MATERIAL FOR THIS TASK Block Start
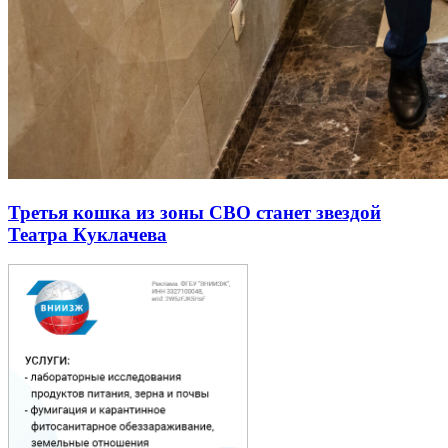
Третья кошка из зоны СВО станет звездой
Театра Куклачева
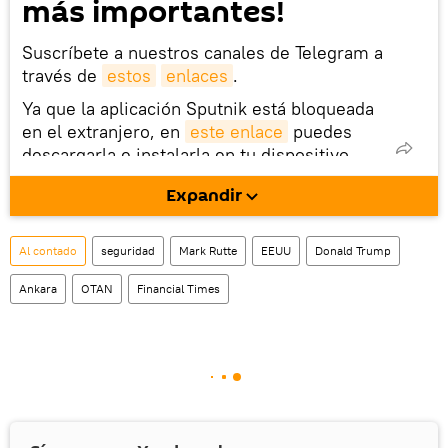
más importantes!
Suscríbete a nuestros canales de Telegram a
través de
estos
enlaces
.
Ya que la aplicación Sputnik está bloqueada
en el extranjero, en
este enlace
puedes
descargarla e instalarla en tu dispositivo
móvil (¡solo para Android!).
Expandir
Al contado
seguridad
Mark Rutte
EEUU
Donald Trump
Ankara
OTAN
Financial Times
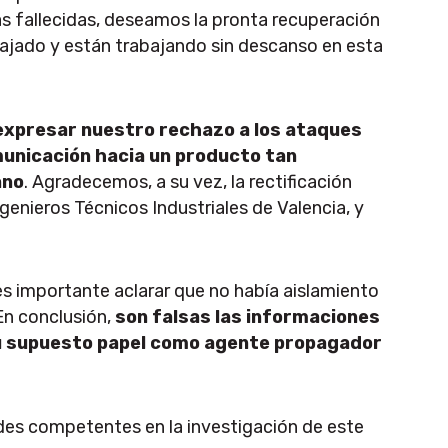
s fallecidas, deseamos la pronta recuperación
bajado y están trabajando sin descanso en esta
expresar nuestro
rechazo a los ataques
municación hacia un producto tan
ano
.
Agradecemos, a su vez, la rectificación
ngenieros Técnicos Industriales de Valencia, y
es importante aclarar que no había aislamiento
En conclusión,
son falsas las informaciones
 su supuesto papel como agente propagador
es competentes en la investigación de este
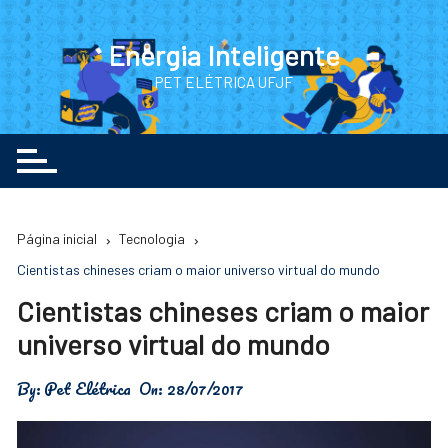
Ir
para
Energia Inteligente
o
PET ELÉTRICA UFJF
conteúdo
Página inicial
Tecnologia
Cientistas chineses criam o maior universo virtual do mundo
Cientistas chineses criam o maior
universo virtual do mundo
By:
Pet Elétrica
On:
28/07/2017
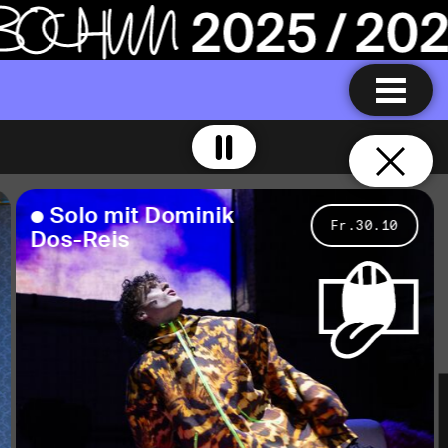
S
o
l
o
m
i
t
D
o
m
i
n
i
k
Fr.30.10
D
o
s
-
R
e
i
s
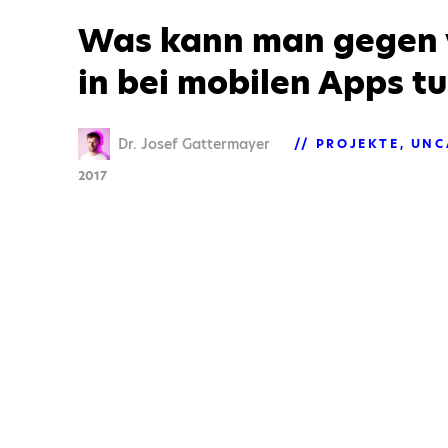
Was kann man gegen v
in bei mobilen Apps t
Dr. Josef Gattermayer
PROJEKTE
UNC
2017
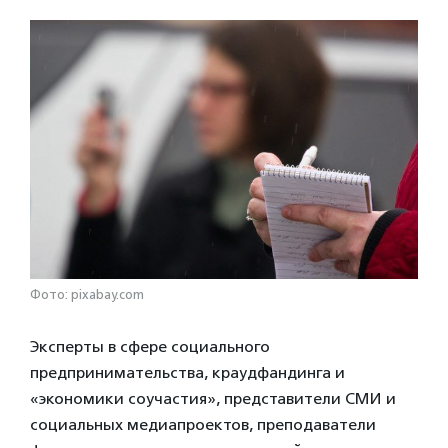
Фото: pixabay.com
Эксперты в сфере социального
предпринимательства, краудфандинга и
«экономики соучастия», представители СМИ и
социальных медиапроектов, преподаватели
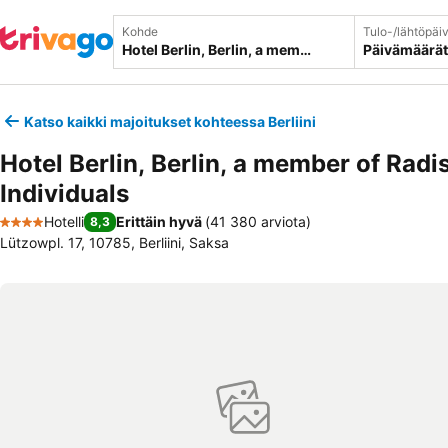
Kohde
Tulo-/lähtöpäi
Päivämäärät
Katso kaikki majoitukset kohteessa Berliini
Hotel Berlin, Berlin, a member of Radi
Individuals
Hotelli
Erittäin hyvä
(
41 380 arviota
)
8,3
4 Tähtiluokitus
Lützowpl. 17, 10785, Berliini, Saksa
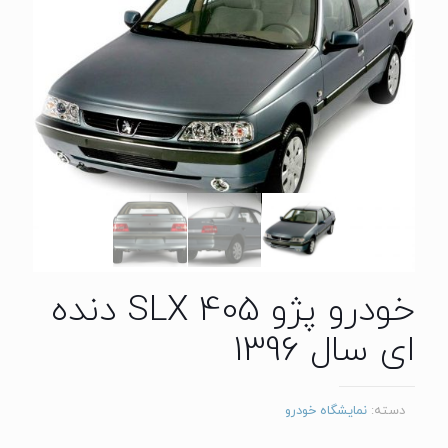
خودرو پژو 405 SLX دنده
ای سال 1396
دسته:
نمایشگاه خودرو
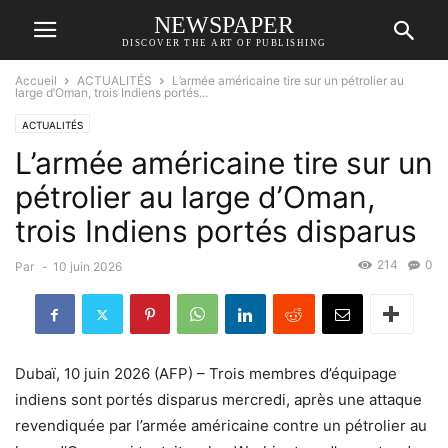
NEWSPAPER
DISCOVER THE ART OF PUBLISHING
Accueil
ACTUALITÉS
L’armée américaine tire sur un pétrolier au
large d’Oman, trois Indiens portés...
ACTUALITÉS
L’armée américaine tire sur un
pétrolier au large d’Oman,
trois Indiens portés disparus
214
0
Par
-
10 juin 2026
Dubaï, 10 juin 2026 (AFP) – Trois membres d’équipage
indiens sont portés disparus mercredi, après une attaque
revendiquée par l’armée américaine contre un pétrolier au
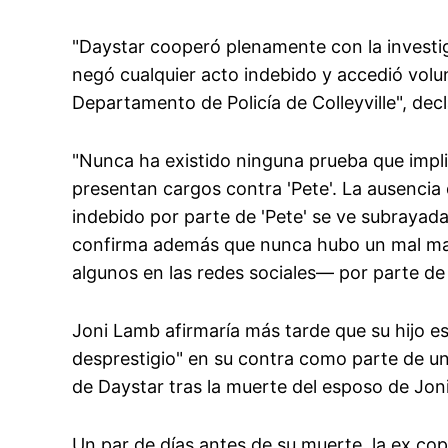
"Daystar cooperó plenamente con la investig
negó cualquier acto indebido y accedió volu
Departamento de Policía de Colleyville", de
"Nunca ha existido ninguna prueba que impliq
presentan cargos contra 'Pete'. La ausencia 
indebido por parte de 'Pete' se ve subrayada 
confirma además que nunca hubo un mal m
algunos en las redes sociales— por parte de 
Joni Lamb afirmaría más tarde que su hijo 
desprestigio" en su contra como parte de un
de Daystar tras la muerte del esposo de Jo
Un par de días antes de su muerte, la ex c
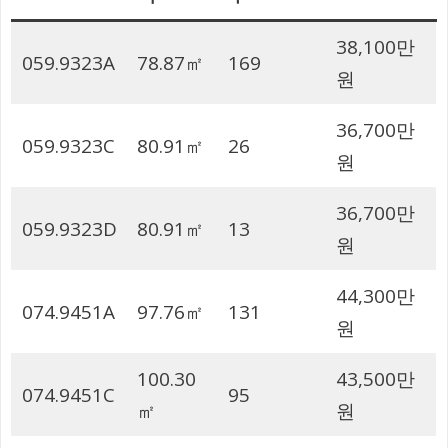
38,100만
059.9323A
78.87㎡
169
원
36,700만
059.9323C
80.91㎡
26
원
36,700만
059.9323D
80.91㎡
13
원
44,300만
074.9451A
97.76㎡
131
원
100.30
43,500만
074.9451C
95
㎡
원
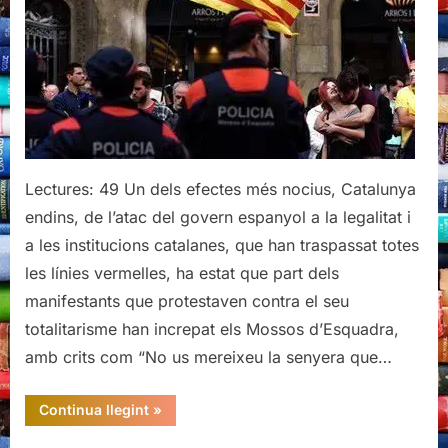
Lectures: 49 Un dels efectes més nocius, Catalunya
endins, de l’atac del govern espanyol a la legalitat i
a les institucions catalanes, que han traspassat totes
les línies vermelles, ha estat que part dels
manifestants que protestaven contra el seu
totalitarisme han increpat els Mossos d’Esquadra,
amb crits com “No us mereixeu la senyera que…
“Respectem
Continua llegint
»
els
Mossos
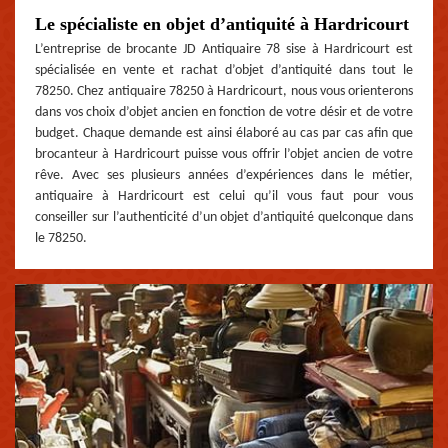
Le spécialiste en objet d’antiquité à Hardricourt
L’entreprise de brocante JD Antiquaire 78 sise à Hardricourt est
spécialisée en vente et rachat d’objet d’antiquité dans tout le
78250. Chez antiquaire 78250 à Hardricourt, nous vous orienterons
dans vos choix d’objet ancien en fonction de votre désir et de votre
budget. Chaque demande est ainsi élaboré au cas par cas afin que
brocanteur à Hardricourt puisse vous offrir l’objet ancien de votre
rêve. Avec ses plusieurs années d’expériences dans le métier,
antiquaire à Hardricourt est celui qu’il vous faut pour vous
conseiller sur l’authenticité d’un objet d’antiquité quelconque dans
le 78250.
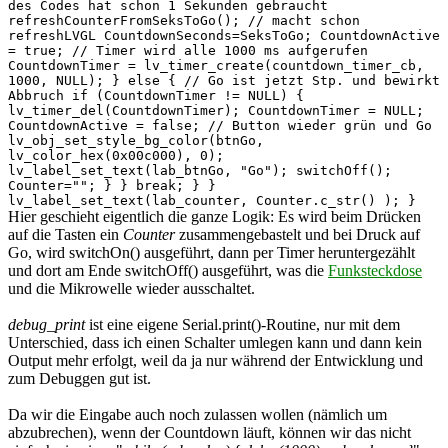
des Codes hat schon 1 Sekunden gebraucht
refreshCounterFromSeksToGo(); // macht schon
refreshLVGL CountdownSeconds=SeksToGo; CountdownActive
= true; // Timer wird alle 1000 ms aufgerufen
CountdownTimer = lv_timer_create(countdown_timer_cb,
1000, NULL); } else { // Go ist jetzt Stp. und bewirkt
Abbruch if (CountdownTimer != NULL) {
lv_timer_del(CountdownTimer); CountdownTimer = NULL;
CountdownActive = false; // Button wieder grün und Go
lv_obj_set_style_bg_color(btnGo,
lv_color_hex(0x00c000), 0);
lv_label_set_text(lab_btnGo, "Go"); switchOff();
Counter=""; } } break; } }
lv_label_set_text(lab_counter, Counter.c_str() ); }
Hier geschieht eigentlich die ganze Logik: Es wird beim Drücken
auf die Tasten ein
Counter
zusammengebastelt und bei Druck auf
Go, wird switchOn() ausgeführt, dann per Timer heruntergezählt
und dort am Ende switchOff() ausgeführt, was die
Funksteckdose
und die Mikrowelle wieder ausschaltet.
debug_print
ist eine eigene Serial.print()-Routine, nur mit dem
Unterschied, dass ich einen Schalter umlegen kann und dann kein
Output mehr erfolgt, weil da ja nur während der Entwicklung und
zum Debuggen gut ist.
Da wir die Eingabe auch noch zulassen wollen (nämlich um
abzubrechen), wenn der Countdown läuft, können wir das nicht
MATERIAL FOR THIS TASK Block End
WORK INSTRUCTION. Only the lines above from the one with "indiens sont portés" to the one with "indebido por parte de 'Pete' se ve subrayada" should be printed, both included and exactly as written; no picture belongs in the copy.

COMPLETED TASK.
indiens sont portés disparus mercredi, après une attaque
revendiquée par l’armée américaine contre un pétrolier au
"Daystar cooperó plenamente con la investig
negó cualquier acto indebido y accedió volu
Departamento de Policía de Colleyville", de
"Nunca ha existido ninguna prueba que impliq
presentan cargos contra 'Pete'. La ausencia 
indebido por parte de 'Pete' se ve subrayada 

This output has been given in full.